• _RECORDS TO USE_:
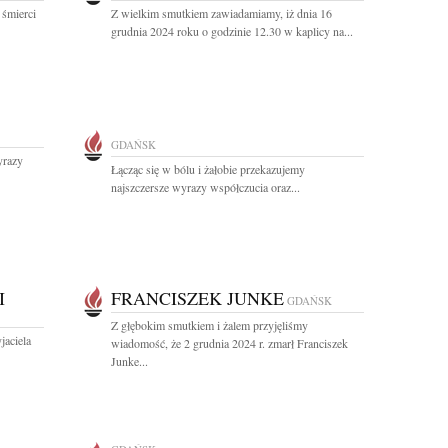
 śmierci
Z wielkim smutkiem zawiadamiamy, iż dnia 16
grudnia 2024 roku o godzinie 12.30 w kaplicy na...
GDAŃSK
yrazy
Łącząc się w bólu i żałobie przekazujemy
najszczersze wyrazy współczucia oraz...
I
FRANCISZEK JUNKE
GDAŃSK
Z głębokim smutkiem i żalem przyjęliśmy
jaciela
wiadomość, że 2 grudnia 2024 r. zmarł Franciszek
Junke...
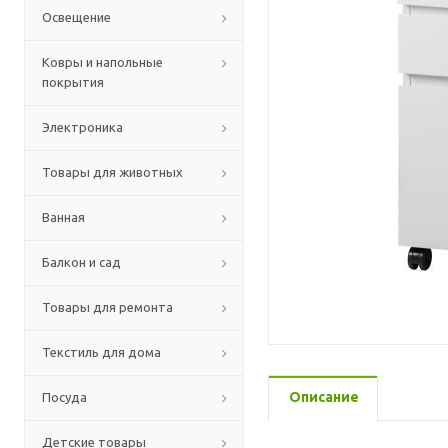
Освещение
Ковры и напольные
покрытия
Электроника
Товары для животных
Ванная
Балкон и сад
Товары для ремонта
Текстиль для дома
Описание
Посуда
Детские товары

• _YOUR ASSIGNMENT_: Write out every entry again word for word, without any of the pictures.

• _FINISHED TASK_:
 śmierci
Z wielkim smutkiem zawiadamiamy, iż dnia 16
grudnia 2024 roku o godzinie 12.30 w kaplicy na...
GDAŃSK
yrazy
Łącząc się w bólu i żałobie przekazujemy
najszczersze wyrazy współczucia oraz...
I
FRANCISZEK JUNKE
GDAŃSK
Z głębokim smutkiem i żalem przyjęliśmy
jaciela
wiadomość, że 2 grudnia 2024 r. zmarł Franciszek
Junke...
Освещение
Ковры и напольные
покрытия
Электроника
Товары для животных
Ванная
Балкон и сад
Товары для ремонта
Текстиль для дома
Описание
Посуда
Детские товары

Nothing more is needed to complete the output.